(Data supplied begins)

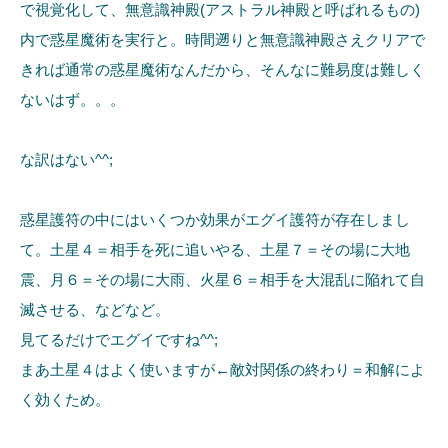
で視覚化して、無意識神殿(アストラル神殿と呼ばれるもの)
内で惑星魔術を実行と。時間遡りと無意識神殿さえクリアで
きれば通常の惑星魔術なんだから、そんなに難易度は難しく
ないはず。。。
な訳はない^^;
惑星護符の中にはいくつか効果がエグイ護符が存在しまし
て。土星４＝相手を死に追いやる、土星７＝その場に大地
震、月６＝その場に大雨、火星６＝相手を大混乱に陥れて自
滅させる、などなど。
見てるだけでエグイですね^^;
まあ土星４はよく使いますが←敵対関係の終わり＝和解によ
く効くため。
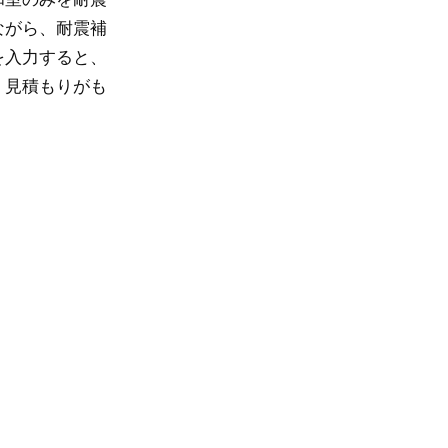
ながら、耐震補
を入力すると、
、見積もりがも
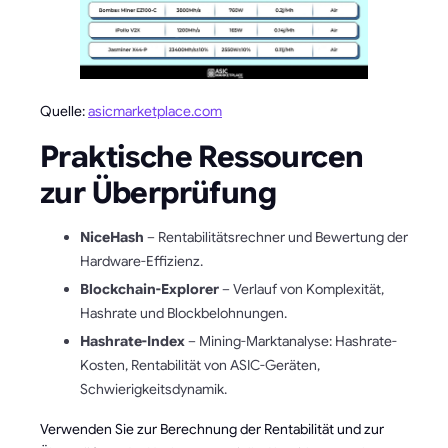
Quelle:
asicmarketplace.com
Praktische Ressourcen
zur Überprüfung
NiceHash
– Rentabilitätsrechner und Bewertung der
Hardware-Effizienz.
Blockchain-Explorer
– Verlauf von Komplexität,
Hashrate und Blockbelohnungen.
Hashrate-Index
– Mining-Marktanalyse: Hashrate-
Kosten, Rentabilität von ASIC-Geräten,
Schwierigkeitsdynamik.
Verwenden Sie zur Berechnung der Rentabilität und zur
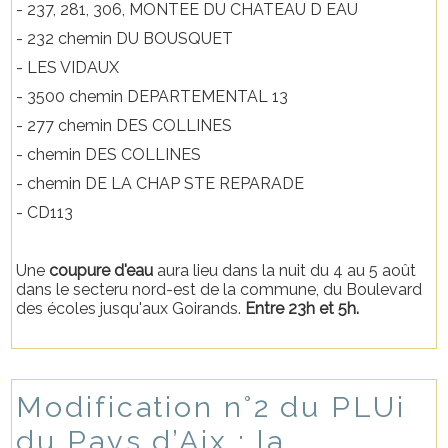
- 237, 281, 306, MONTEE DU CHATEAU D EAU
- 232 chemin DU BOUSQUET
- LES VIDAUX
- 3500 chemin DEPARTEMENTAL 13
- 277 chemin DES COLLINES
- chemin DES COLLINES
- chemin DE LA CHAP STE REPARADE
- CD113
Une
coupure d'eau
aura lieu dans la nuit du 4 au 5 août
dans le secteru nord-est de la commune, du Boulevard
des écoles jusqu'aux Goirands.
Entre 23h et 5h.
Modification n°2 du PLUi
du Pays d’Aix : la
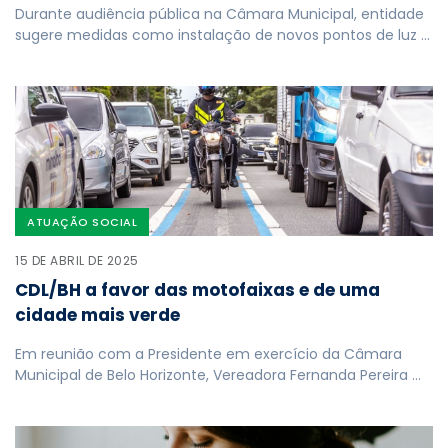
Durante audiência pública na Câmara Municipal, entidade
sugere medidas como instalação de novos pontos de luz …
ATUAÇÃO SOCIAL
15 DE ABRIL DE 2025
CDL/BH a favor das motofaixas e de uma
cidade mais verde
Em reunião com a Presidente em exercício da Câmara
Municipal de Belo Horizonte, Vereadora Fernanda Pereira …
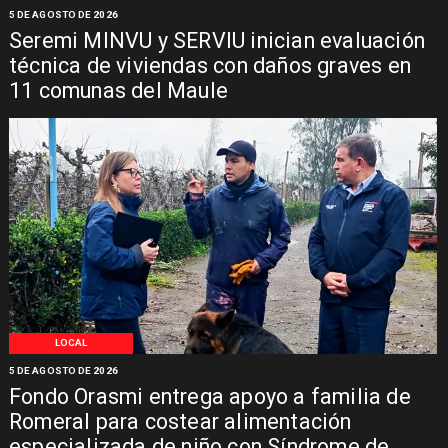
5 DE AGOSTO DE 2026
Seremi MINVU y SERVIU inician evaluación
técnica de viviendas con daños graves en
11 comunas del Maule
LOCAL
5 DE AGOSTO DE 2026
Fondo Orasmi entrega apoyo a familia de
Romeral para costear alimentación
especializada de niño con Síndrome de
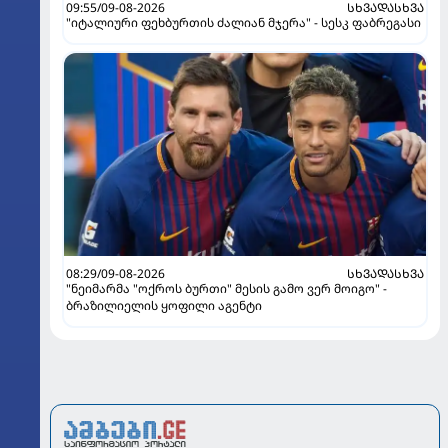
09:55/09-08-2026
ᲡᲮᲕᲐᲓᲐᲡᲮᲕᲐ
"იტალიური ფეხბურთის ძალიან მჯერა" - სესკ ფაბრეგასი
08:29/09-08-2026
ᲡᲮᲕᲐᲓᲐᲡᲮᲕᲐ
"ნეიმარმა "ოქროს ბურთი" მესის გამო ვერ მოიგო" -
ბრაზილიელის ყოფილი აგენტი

(Data supplied ends)
(Data supplied begins)

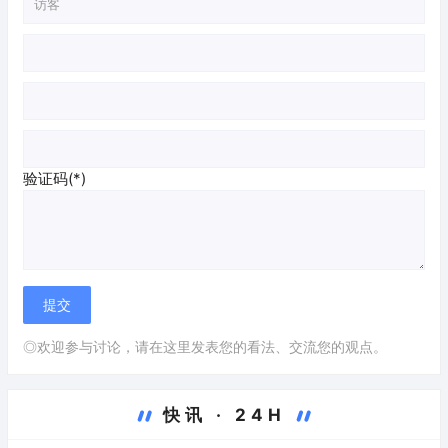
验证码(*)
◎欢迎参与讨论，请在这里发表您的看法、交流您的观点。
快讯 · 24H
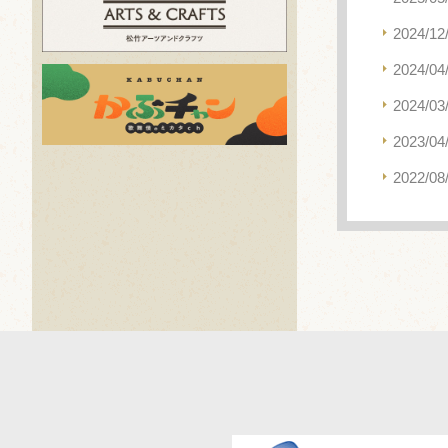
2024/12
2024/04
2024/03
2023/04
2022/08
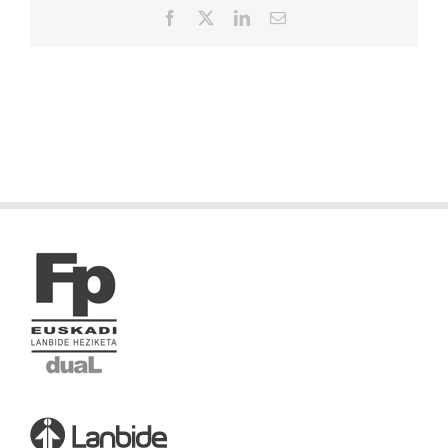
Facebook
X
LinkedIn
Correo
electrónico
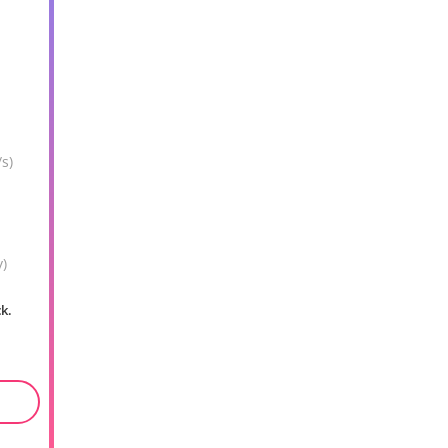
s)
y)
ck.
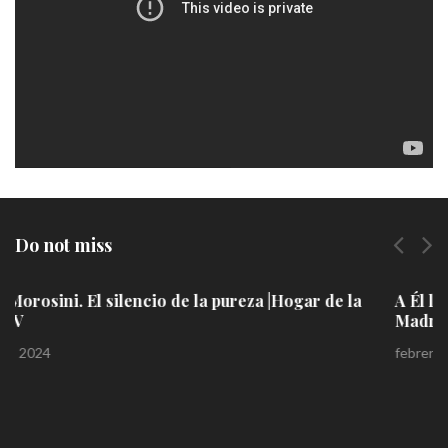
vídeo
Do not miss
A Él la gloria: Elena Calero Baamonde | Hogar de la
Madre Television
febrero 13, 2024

(Data supplied ends)

Exercise instructions -
Please give an exact copy of the lines above, beginning with the line containing "Do not miss" and running through the line containing "febrero 13, 2024", and of no other lines.

Answer area -
Do not miss
A Él la gloria: Elena Calero Baamonde | Hogar de la
Madre Television
febrero 13, 2024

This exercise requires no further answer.